In the digital age, robust intelligence capabilities are necessary to defend against modern threats. These include confronting challenges of traditional State actors such as Iran’s nuclear program, cyber intrusions from China, North Korea, and Russia, and terrorism from the Islamic State. But it also includes more dispersed and transnational, non-State actors that have a deep understanding of dangerous technology, empowering them to exert the destructive power of States. Each of these threats requires robust intelligence capabilities, and yet the path forward is replete with challenges.

Foreign nations and their citizens remain skeptical, U.S. businesses remain caught in the international crossfire, and U.S. national and economic security depends on the cooperation of foreign nations, allies, and private companies alike.
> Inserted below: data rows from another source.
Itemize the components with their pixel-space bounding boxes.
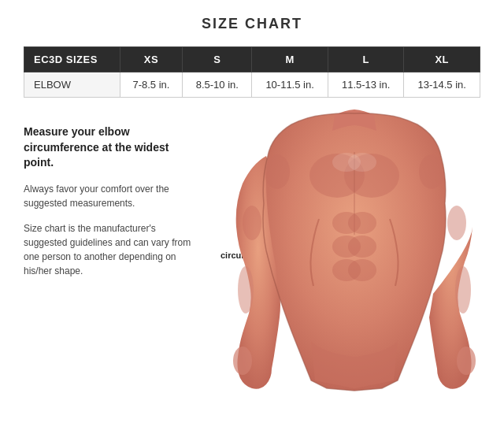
size-table: EC3D SIZES XS S M L XL ELBOW 7-8.5 in. 8… <box>24 46 480 98</box>
page-title: SIZE CHART <box>24 16 480 32</box>
comfort-text: Always favor your comfort over the sugge… <box>24 182 197 210</box>
col-header-m: M <box>252 47 328 72</box>
col-header-l: L <box>328 47 404 72</box>
svg-point-8 <box>265 154 290 189</box>
text-column: Measure your elbow circumference at the … <box>24 117 197 278</box>
body-image-area: elbow circumference <box>213 117 480 384</box>
col-header-xs: XS <box>120 47 183 72</box>
svg-point-9 <box>419 154 444 189</box>
svg-point-14 <box>233 347 252 375</box>
row-elbow-xl: 13-14.5 in. <box>404 72 480 98</box>
body-figure <box>228 109 480 392</box>
row-elbow-m: 10-11.5 in. <box>252 72 328 98</box>
col-header-sizes: EC3D SIZES <box>24 47 120 72</box>
svg-point-11 <box>447 206 466 240</box>
svg-point-17 <box>348 153 376 172</box>
page-container: SIZE CHART EC3D SIZES XS S M L XL ELBOW … <box>0 0 504 434</box>
col-header-s: S <box>183 47 252 72</box>
lower-section: Measure your elbow circumference at the … <box>24 117 480 384</box>
svg-point-3 <box>348 212 376 234</box>
table-row: ELBOW 7-8.5 in. 8.5-10 in. 10-11.5 in. 1… <box>24 72 480 98</box>
table-header-row: EC3D SIZES XS S M L XL <box>24 47 480 72</box>
svg-point-10 <box>243 206 261 240</box>
row-elbow-l: 11.5-13 in. <box>328 72 404 98</box>
svg-point-12 <box>238 266 254 313</box>
row-label-elbow: ELBOW <box>24 72 120 98</box>
svg-point-5 <box>348 236 376 258</box>
svg-point-13 <box>455 266 471 313</box>
col-header-xl: XL <box>404 47 480 72</box>
svg-point-15 <box>457 347 476 375</box>
row-elbow-xs: 7-8.5 in. <box>120 72 183 98</box>
measure-heading: Measure your elbow circumference at the … <box>24 124 197 171</box>
row-elbow-s: 8.5-10 in. <box>183 72 252 98</box>
guideline-text: Size chart is the manufacturer's suggest… <box>24 221 197 278</box>
svg-point-7 <box>348 259 376 281</box>
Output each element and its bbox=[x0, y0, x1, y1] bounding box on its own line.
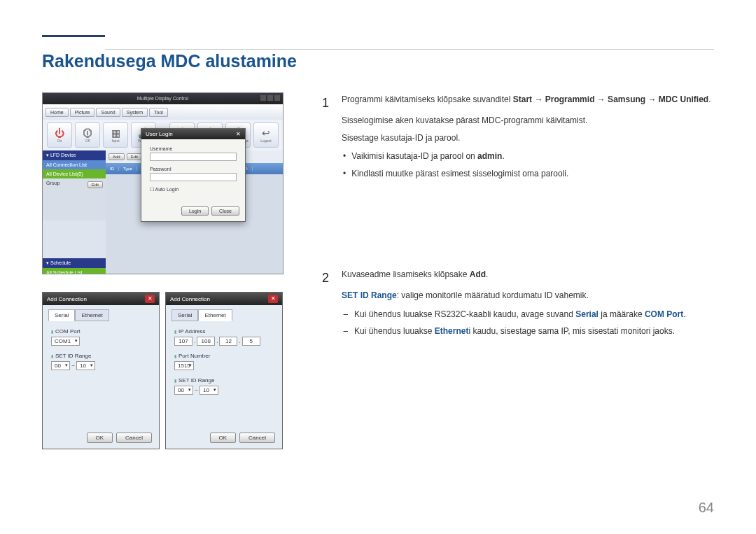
cancel-button[interactable]: Cancel bbox=[116, 433, 152, 443]
step2-p1: SET ID Range: valige monitorile määratud… bbox=[342, 288, 686, 302]
close-icon[interactable]: ✕ bbox=[145, 295, 155, 303]
step1-p1: Sisselogimise aken kuvatakse pärast MDC-… bbox=[342, 113, 710, 127]
step2-dash2: Kui ühendus luuakse Etherneti kaudu, sis… bbox=[343, 324, 686, 338]
range-to-select[interactable]: 10 bbox=[200, 386, 218, 395]
sidebar-lfd-device[interactable]: ▾ LFD Device bbox=[43, 150, 106, 160]
step1-line1: Programmi käivitamiseks klõpsake suvandi… bbox=[342, 92, 710, 106]
tab-tool[interactable]: Tool bbox=[149, 108, 168, 117]
tab-sound[interactable]: Sound bbox=[96, 108, 120, 117]
group-label: Group bbox=[46, 181, 59, 185]
tab-ethernet[interactable]: Ethernet bbox=[75, 309, 108, 321]
step-number: 1 bbox=[322, 92, 332, 183]
username-label: Username bbox=[150, 146, 237, 151]
sidebar-schedule[interactable]: ▾ Schedule bbox=[43, 258, 106, 268]
page-number: 64 bbox=[699, 500, 714, 516]
sidebar-all-device[interactable]: All Device List(0) bbox=[43, 169, 106, 178]
user-login-dialog: User Login✕ Username Password ☐ Auto Log… bbox=[141, 128, 246, 222]
comport-select[interactable]: COM1 bbox=[51, 337, 80, 346]
range-from-select[interactable]: 00 bbox=[51, 361, 70, 370]
instructions-column: 1 Programmi käivitamiseks klõpsake suvan… bbox=[322, 92, 714, 449]
add-connection-serial-dialog: Add Connection✕ Serial Ethernet COM Port… bbox=[42, 292, 160, 449]
dialog-title: Add Connection bbox=[47, 296, 87, 302]
group-edit-button[interactable]: Edit bbox=[88, 181, 103, 188]
step2-line1: Kuvaseadme lisamiseks klõpsake Add. bbox=[342, 267, 686, 281]
close-icon[interactable]: ✕ bbox=[236, 131, 241, 137]
on-icon[interactable]: ⏻On bbox=[47, 122, 72, 148]
port-number-input[interactable]: 1515 bbox=[174, 361, 194, 370]
ip-address-label: IP Address bbox=[174, 328, 274, 335]
username-input[interactable] bbox=[150, 153, 237, 161]
header-divider bbox=[105, 49, 714, 50]
ip-address-input[interactable]: 107. 108. 12. 5 bbox=[174, 337, 274, 346]
ok-button[interactable]: OK bbox=[87, 433, 113, 443]
window-controls[interactable] bbox=[260, 95, 280, 101]
tab-serial[interactable]: Serial bbox=[172, 309, 198, 321]
login-button[interactable]: Login bbox=[181, 206, 209, 216]
port-number-label: Port Number bbox=[174, 353, 274, 359]
tab-serial[interactable]: Serial bbox=[48, 309, 75, 321]
password-label: Password bbox=[150, 167, 237, 171]
auto-login-checkbox[interactable]: ☐ Auto Login bbox=[150, 187, 237, 192]
edit-button[interactable]: Edit bbox=[127, 153, 142, 160]
close-icon[interactable]: ✕ bbox=[268, 295, 278, 303]
add-button[interactable]: Add bbox=[108, 153, 125, 160]
tab-system[interactable]: System bbox=[122, 108, 148, 117]
ok-button[interactable]: OK bbox=[210, 433, 237, 443]
tab-home[interactable]: Home bbox=[46, 108, 69, 117]
input-icon[interactable]: ▦Input bbox=[103, 122, 128, 148]
step1-p2: Sisestage kasutaja-ID ja parool. bbox=[342, 131, 710, 145]
sidebar: ▾ LFD Device All Connection List All Dev… bbox=[43, 150, 106, 274]
window-titlebar: Multiple Display Control bbox=[43, 93, 283, 104]
step1-bullet2: Kindlasti muutke pärast esimest sisselog… bbox=[343, 167, 710, 181]
window-title: Multiple Display Control bbox=[137, 96, 189, 101]
header-rule bbox=[42, 35, 105, 37]
range-from-select[interactable]: 00 bbox=[174, 386, 193, 395]
setid-range-label: SET ID Range bbox=[51, 353, 150, 359]
logout-icon[interactable]: ↩Logout bbox=[253, 122, 279, 148]
sidebar-all-connection[interactable]: All Connection List bbox=[43, 160, 106, 169]
login-title: User Login bbox=[146, 131, 173, 137]
off-icon[interactable]: ⏼Off bbox=[75, 122, 100, 148]
menu-tabs: Home Picture Sound System Tool bbox=[43, 104, 283, 120]
step-2: 2 Kuvaseadme lisamiseks klõpsake Add. SE… bbox=[322, 267, 714, 342]
main-app-screenshot: Multiple Display Control Home Picture So… bbox=[42, 92, 284, 274]
step2-dash1: Kui ühendus luuakse RS232C-kaabli kaudu,… bbox=[343, 307, 686, 321]
tab-picture[interactable]: Picture bbox=[70, 108, 95, 117]
step-number: 2 bbox=[322, 267, 332, 342]
sidebar-all-schedule[interactable]: All Schedule List bbox=[43, 268, 106, 274]
dialog-title: Add Connection bbox=[170, 296, 210, 302]
sidebar-group: Group Edit bbox=[43, 178, 106, 220]
password-input[interactable] bbox=[150, 173, 237, 181]
add-connection-ethernet-dialog: Add Connection✕ Serial Ethernet IP Addre… bbox=[165, 292, 283, 449]
range-to-select[interactable]: 10 bbox=[76, 361, 95, 370]
tab-ethernet[interactable]: Ethernet bbox=[198, 309, 232, 321]
cancel-button[interactable]: Cancel bbox=[239, 433, 275, 443]
setid-range-label: SET ID Range bbox=[174, 377, 274, 384]
comport-label: COM Port bbox=[51, 328, 150, 335]
close-button[interactable]: Close bbox=[211, 206, 239, 216]
step1-bullet1: Vaikimisi kasutaja-ID ja parool on admin… bbox=[343, 149, 710, 163]
page-title: Rakendusega MDC alustamine bbox=[42, 51, 714, 71]
step-1: 1 Programmi käivitamiseks klõpsake suvan… bbox=[322, 92, 714, 183]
Invasive spying programs with unintuitive, complex regulations are understandably met with suspicion, but the cure for suspicion is knowledge.

Some substantial privacy protections predate Snowden’s unlawful disclosures, and with Obama’s issuance of PPD-28 and other various reforms, meaningful steps have been taken with respect to reforming U.S. foreign intelligence law. Moving forward, the law should be amended in a way that evolves concurrently with the institutions it purports to regulate. This includes basing protections not on national borders, citizenship, and domestic versus international collection, but on fine-tuning front-end and back-end protections to the source of collection and type of technology used, as well as expanding the types of communications in a way that reflects current privacy interests. With this, even wholesale collection programs can adequately safeguard the privacy of all people, regardless of nationality.

Even so, for such reforms to succeed at the international level, the United States must engage in a new dialogue that allows the international community to understand the Intelligence Community ‘s mission in light of these modern threats. Such risks can only be managed-not uninvented-and due to globalization, these threats transcend borders and are better managed when nations work in coalition. However, international cooperation cannot be maintained without trust, which is best done through transparency-especially in the realm of collection done pursuant to Executive Order 12,333. Shedding more light on the Intelligence Community’s actions does not entail disclosing minute details of surveillance programs to the detriment of U.S. national security. Rather, it means shaping the scope and procedures governing intelligence collection in proportion to the threat, and utilizing soft powers to educate and persuade the relevant institutions and societies that such procedures are necessary in light of the current threat environment facing the world. The United States is in a unique position. With the right response, the nation can adequately reform surveillance law and spearhead the movement, serving as a model for others to follow.